THE HISTORY AND USE OF WILD ALMONDS IN ARMENIA

Authors:   P.A. Ghandelian, M.A. Barseghian
Abstract:
The almond tree is a native of the warmer parts of western Asia and North Africa, has been extensively distributed over the warm temperate regions of the Old World, and is cultivated in all the countries bordering the Mediterranean.

Almond, as well as the oil pressed from it, was well known in Greece and Italy long before the Christian era. A beautiful fable in Greek mythology is associated with the tree. Servius relates that Phyllis was changed by the gods into an almond tree as an eternal compensation for her desertion by her lover Demophoon, which caused her death by grief. When Demophoon returned, too late, and when the leafless, flowerless and forlorn tree was shown to him as the memorial of Phyllis, he clasped it in his arms, whereupon it burst forth into bloom - an emblem of true love inextinguishable by death. During the Middle Ages, almonds became an important article of commerce in Central Europe. Their consumption in medieval cookery was enormous. The ancients attributed many wonderful virtues to the almond, but it was chiefly valued for its supposed virtue in preventing intoxication. Plutarch mentions a great drinker of wine, who by the use of bitter almonds escaped being intoxicated, and Gerard says: 'Five or six, being taken fasting, do keepe a man from being drunke.' This theory was probably the origin of the custom of eating salted almonds during a dinner.

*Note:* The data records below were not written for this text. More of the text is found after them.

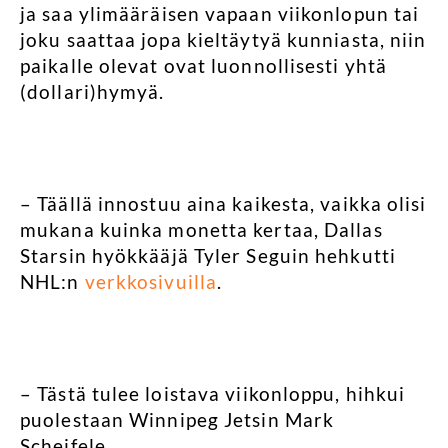
ja saa ylimääräisen vapaan viikonlopun tai
joku saattaa jopa kieltäytyä kunniasta, niin
paikalle olevat ovat luonnollisesti yhtä
(dollari)hymyä.
– Täällä innostuu aina kaikesta, vaikka olisi
mukana kuinka monetta kertaa, Dallas
Starsin hyökkääjä Tyler Seguin hehkutti
NHL:n
verkkosivuilla
.
– Tästä tulee loistava viikonloppu, hihkui
puolestaan Winnipeg Jetsin Mark
Scheifele.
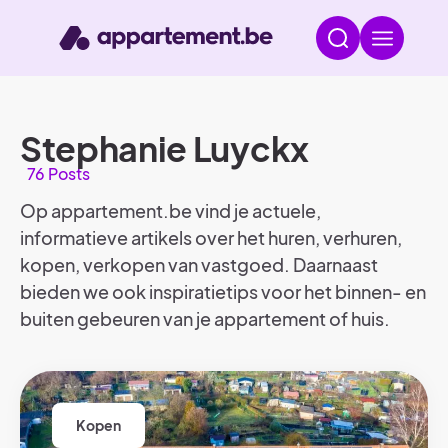
Stephanie Luyckx
76 Posts
Op appartement.be vind je actuele,
informatieve artikels over het huren, verhuren,
kopen, verkopen van vastgoed. Daarnaast
bieden we ook inspiratietips voor het binnen- en
buiten gebeuren van je appartement of huis.
Kopen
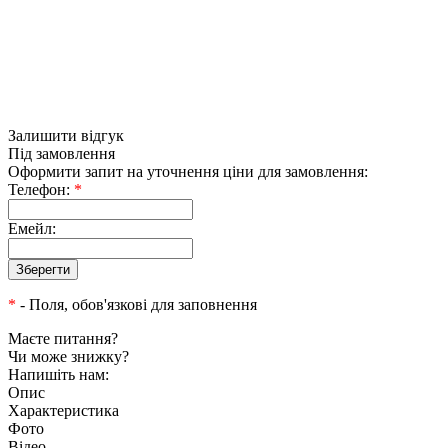
Залишити відгук
Під замовлення
Оформити запит на уточнення ціни для замовлення:
Телефон:
*
Емейл:
*
- Поля, обов'язкові для заповнення
Маєте питання?
Чи може знижку?
Напишіть нам:
Опис
Характеристика
Фото
Відео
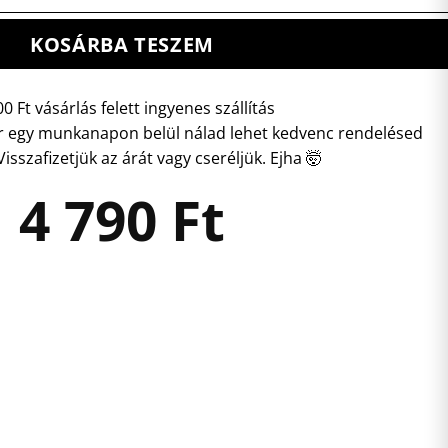
KOSÁRBA TESZEM
0 Ft vásárlás felett ingyenes szállítás
 egy munkanapon belül nálad lehet kedvenc rendelésed
isszafizetjük az árát vagy cseréljük. Ejha 🤯
4 790
Ft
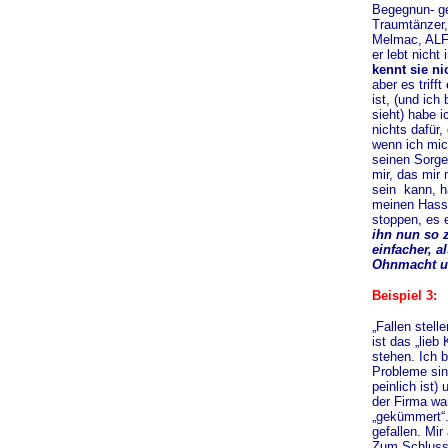
Begegnun- gen
Traumtänzer,
Melmac, ALF, 
er lebt nicht
kennt sie ni
aber es trifft
ist, (und ich
sieht) habe 
nichts dafür,
wenn ich mic
seinen Sorge
mir, das mir 
sein kann, h
meinen Hass,
stoppen, es 
ihn nun so z
einfacher, a
Ohnmacht un
Beispiel 3:
„Fallen stell
ist das „lieb
stehen. Ich 
Probleme si
peinlich ist)
der Firma wa
„gekümmert“.
gefallen. Mir
Zum Schluss b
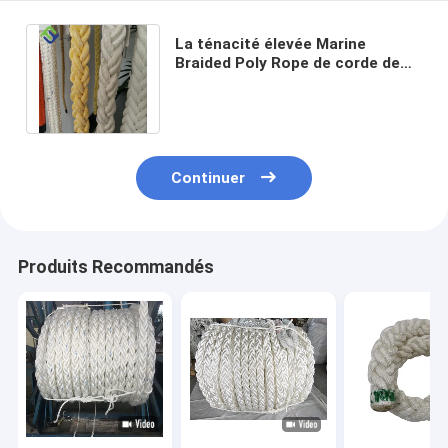
La ténacité élevée Marine
Braided Poly Rope de corde de
polyester de brin de la
résistance à l'usure 8
Continuer
Produits Recommandés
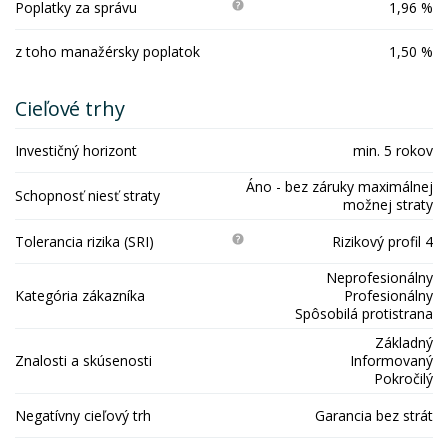
Poplatky za správu
1,96 %
z toho manažérsky poplatok
1,50 %
Cieľové trhy
Investičný horizont
min. 5 rokov
Áno - bez záruky maximálnej
Schopnosť niesť straty
možnej straty
Tolerancia rizika (SRI)
Rizikový profil 4
Neprofesionálny
Kategória zákazníka
Profesionálny
Spôsobilá protistrana
Základný
Znalosti a skúsenosti
Informovaný
Pokročilý
Negatívny cieľový trh
Garancia bez strát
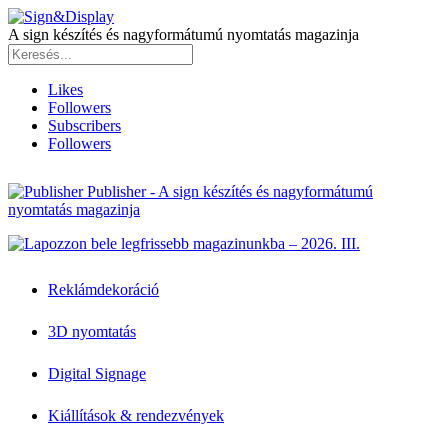
A sign készítés és nagyformátumú nyomtatás magazinja
Likes
Followers
Subscribers
Followers
Publisher - A sign készítés és nagyformátumú
nyomtatás magazinja
Reklámdekoráció
3D nyomtatás
Digital Signage
Kiállítások & rendezvények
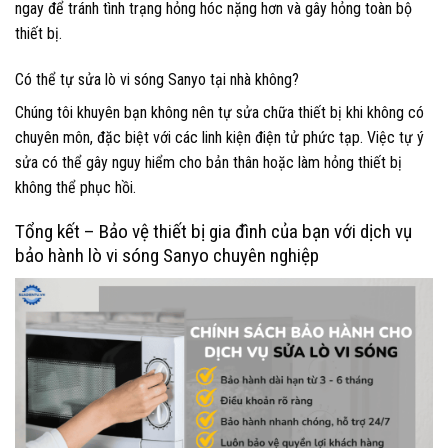
ngay để tránh tình trạng hỏng hóc nặng hơn và gây hỏng toàn bộ
thiết bị.
Có thể tự sửa lò vi sóng Sanyo tại nhà không?
Chúng tôi khuyên bạn không nên tự sửa chữa thiết bị khi không có
chuyên môn, đặc biệt với các linh kiện điện tử phức tạp. Việc tự ý
sửa có thể gây nguy hiểm cho bản thân hoặc làm hỏng thiết bị
không thể phục hồi.
Tổng kết – Bảo vệ thiết bị gia đình của bạn với dịch vụ
bảo hành lò vi sóng Sanyo chuyên nghiệp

In the Republic of Armenia, biological research regarding almond species was started around 1920 by the famous Russian botanist N.I. Vavilov. During his study in the Shorbulagh village, many new species of wild almond trees were discovered and described. The wild almond tree grows freely in Ararat hollow: it is mentioned in Monu scripture as one of the best fruit trees of the land of Hayastan (“Armenia” in Armenian).

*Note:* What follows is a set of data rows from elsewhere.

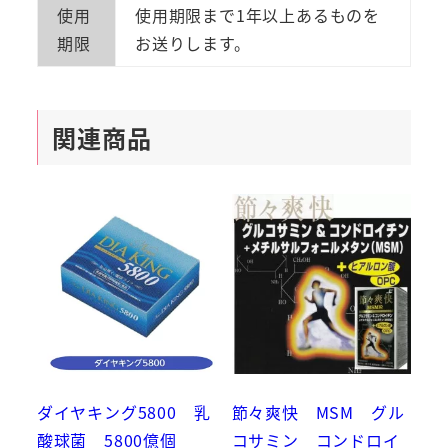
使用
使用期限まで1年以上あるものを
期限
お送りします。
関連商品
ダイヤキング5800 乳
節々爽快 MSM グル
酸球菌 5800億個
コサミン コンドロイ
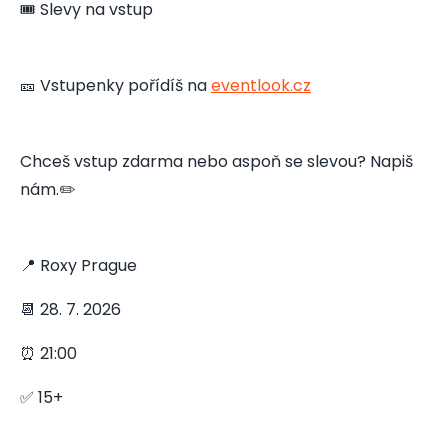
🎟️ Slevy na vstup
🎫 Vstupenky pořídíš na
eventlook.cz
Chceš vstup zdarma nebo aspoň se slevou? Napiš
nám.✏️
📍 Roxy Prague
📆 28. 7. 2026
⏰ 21:00
✅ 15+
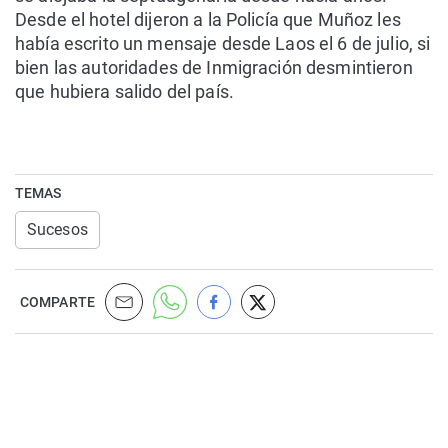
Desde el hotel dijeron a la Policía que Muñoz les
había escrito un mensaje desde Laos el 6 de julio, si
bien las autoridades de Inmigración desmintieron
que hubiera salido del país.
TEMAS
Sucesos
COMPARTE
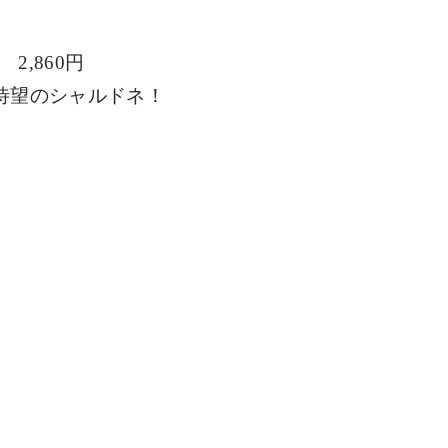
　
2,860
円
待望のシャルドネ！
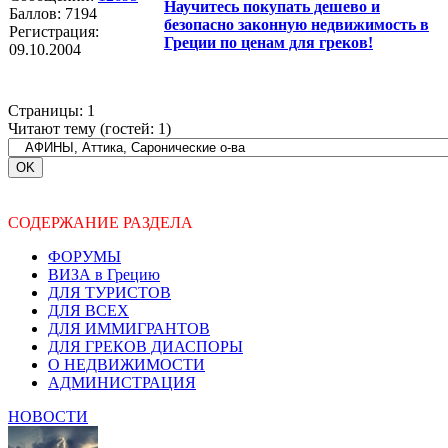
Научитесь покупать дешево и
Баллов:
7194
безопасно законную недвижимость в
Регистрация:
Греции по ценам для греков!
09.10.2004
Страницы:
1
Читают тему (гостей:
1
)
СОДЕРЖАНИЕ РАЗДЕЛА
ФОРУМЫ
ВИЗА в Грецию
ДЛЯ ТУРИСТОВ
ДЛЯ ВСЕХ
ДЛЯ ИММИГРАНТОВ
ДЛЯ ГРЕКОВ ДИАСПОРЫ
О НЕДВИЖИМОСТИ
АДМИНИСТРАЦИЯ
НОВОСТИ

In Armenia, many well-known botanists such as Tamarjian (1935), Fiodorov (1936, 1942), Takhtajian (1937), Linchewsky and Fiodorov (1941) studied the taxonomy of wild almond trees. They described new wild almond species such as: Amygdalus urartu Tam., A. grossheimii Tam., A. gjarniensis Tam., A. bordzilowskyi Fed. et Takht., A. preudocommunis Fed. et Takht., A. popovii Fed. et Takht., A. nairica Fed. et Takht., A. pseudopersica Tam., and A. zangezura Fed. et Takht.